Bien à l’abri du podium que trustent Freida McFadden et Joël Dicker, il ondoie et barbote tranquillement. Lui, c’est « Poisson-Fesse » de Magali Le Huche et Pauline Pinson (Les Fourmis Rouges), situé à la 36ᵉ place du classement Datalib des meilleures ventes de livre, tous genres confondus. Un exploit pour un livre sorti au mois de juin, de surcroît un livre jeunesse. Dans sa catégorie, il est le plus élevé du classement, à part si l’on compte le tome XIV du manga « Spy x Family » (Kurokawa), qui peut convenir aux pré-ados.

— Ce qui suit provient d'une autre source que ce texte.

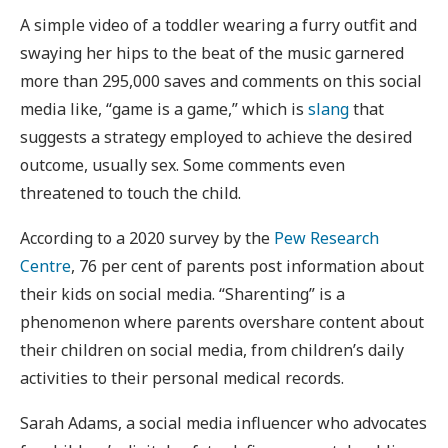
A simple video of a toddler wearing a furry outfit and
swaying her hips to the beat of the music garnered
more than 295,000 saves and comments on this social
media like, “game is a game,” which is
slang
that
suggests a strategy employed to achieve the desired
outcome, usually sex. Some comments even
threatened to touch the child.
According to a 2020 survey by the
Pew Research
Centre
, 76 per cent of parents post information about
their kids on social media. “Sharenting” is a
phenomenon where parents overshare content about
their children on social media, from children’s daily
activities to their personal medical records.
Sarah Adams, a social media influencer who advocates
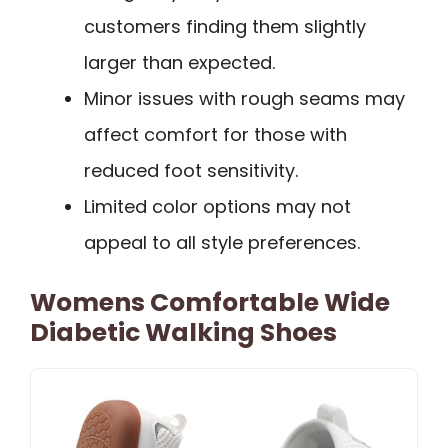
customers finding them slightly
larger than expected.
Minor issues with rough seams may
affect comfort for those with
reduced foot sensitivity.
Limited color options may not
appeal to all style preferences.
Womens Comfortable Wide
Diabetic Walking Shoes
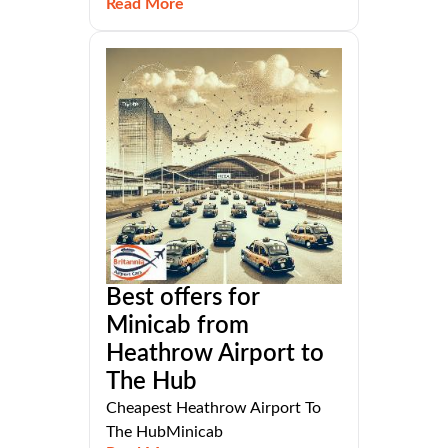
Read More
Best offers for
Minicab from
Heathrow Airport to
The Hub
Cheapest Heathrow Airport To
The HubMinicab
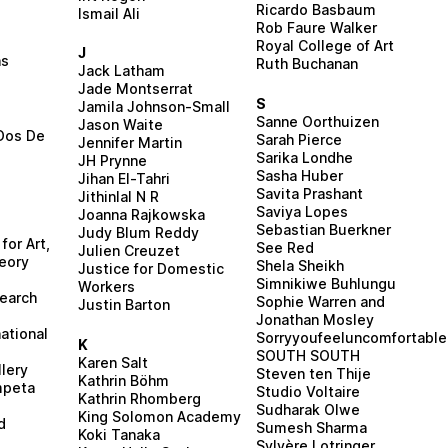
Ricardo Basbaum
Ismail Ali
Rob Faure Walker
i
Royal College of Art
J
ns
Ruth Buchanan
Jack Latham
Jade Montserrat
S
Jamila Johnson-Small
Sanne Oorthuizen
Jason Waite
Dos De
Sarah Pierce
Jennifer Martin
Sarika Londhe
JH Prynne
Sasha Huber
Jihan El-Tahri
Savita Prashant
Jithinlal N R
Saviya Lopes
Joanna Rajkowska
Sebastian Buerkner
Judy Blum Reddy
for Art,
See Red
Julien Creuzet
eory
Shela Sheikh
Justice for Domestic
h
Simnikiwe Buhlungu
Workers
search
Sophie Warren and
Justin Barton
Jonathan Mosley
ational
Sorryyoufeeluncomfortable
K
SOUTH SOUTH
Karen Salt
lery
Steven ten Thije
Kathrin Böhm
mpeta
Studio Voltaire
Kathrin Rhomberg
Sudharak Olwe
King Solomon Academy
d
Sumesh Sharma
Koki Tanaka
Sylvère Lotringer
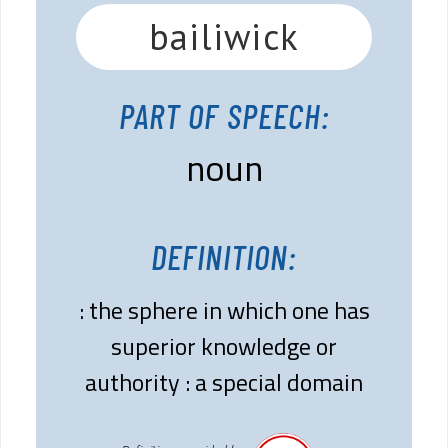
bailiwick
PART OF SPEECH:
noun
DEFINITION:
: the sphere in which one has
superior knowledge or
authority : a special domain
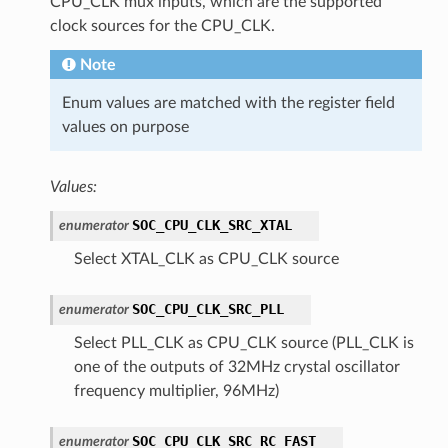
CPU_CLK mux inputs, which are the supported
clock sources for the CPU_CLK.
Note
Enum values are matched with the register field
values on purpose
Values:
SOC_CPU_CLK_SRC_XTAL
enumerator
Select XTAL_CLK as CPU_CLK source
SOC_CPU_CLK_SRC_PLL
enumerator
Select PLL_CLK as CPU_CLK source (PLL_CLK is
one of the outputs of 32MHz crystal oscillator
frequency multiplier, 96MHz)
SOC_CPU_CLK_SRC_RC_FAST
enumerator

La petite maison d’édition montreuilloise Les Fourmis Rouges nous a gratifiés de moult pépites par le passé, dont l’émouvant « Une maman c’est comme une maison » d’Aurore Petit ou le grivois « Panique au village des crottes de nez ! » du duo Mrzyk & Moriceau. Ce nouveau succès n’est pas volé : « Poisson-Fesse », c’est tout simplement génial. On y suit l’histoire d’un poisson au physique disgracieux, une « tête de fesses » précisément, qui se fait copieusement moquer par ses camarades aquatiques. Poisson-Fesse ne veut plus être l’espadon de la farce. Il a « envie d’être normal ». Alors, il dérive vers les abysses, où on n’est jamais à court de poissons bizarres. La preuve : il y a des poissons-clé à molette et des poissons-entonnoir. Poisson-Fesse se lie d’amitié un poisson-tomme de Savoie. Poisson-Fesse (« qui s’appelle en fait Damien ») et Poisson-tomme de Savoie (« qui s’appelle en fait Steven ») s’entendent à merveille. Ils jouent de la musique, piègent les pêcheurs et font des « parties de raclette ». Moralité : c’est la beauté intérieure qui compte.
« Poisson-Fesse » a tout pour plaire. C’est un ouvrage très rigolo à lire avec les enfants (à partir de 3 ans conseille l’éditeur), avec un beau message de tolérance et une fin mignonne comme tout. Le dessin de Magali Le Huche sert l’ensemble, elle qui donne à Poisson-Fesse un air de gros chewing-gum rose fluo. Il faut dire que ce n’est pas une débutante. La dessinatrice est connue pour la série des « Paco » (albums sonores publiés chez Gallimard) ou pour la BD « Nowhere Girl » (Dargaud), sur sa passion des Beatles, qui, à l’adolescence, l’a sauvée d’une phobie scolaire, primée au Salon du livre jeunesse de Montreuil en 2021.
« Je n’ai pas forcément envie de m’adresser aux enfants. J’aimerais bien m’adresser aux adultes aussi », déclarait Magali Le Huche en 2019 dans une interview à « Télérama ». De ce point de vue là, c’est une réussite totale en ce qui concerne « Poisson-Fesse ». Autant l’album est un inratable sur les petits, autant il réjouit les grands. Par son graphisme adorable et son titre en forme de blague, difficile de résister à la tentation de l’afficher en bonne place dans sa bibliothèque, comme jadis « Caca boudin » de Stephanie Blake (L’Ecole des Loisirs, 2002). À l’heure actuelle, je n’ai pas mieux à proposer pour lutter contre la morosité ambiante.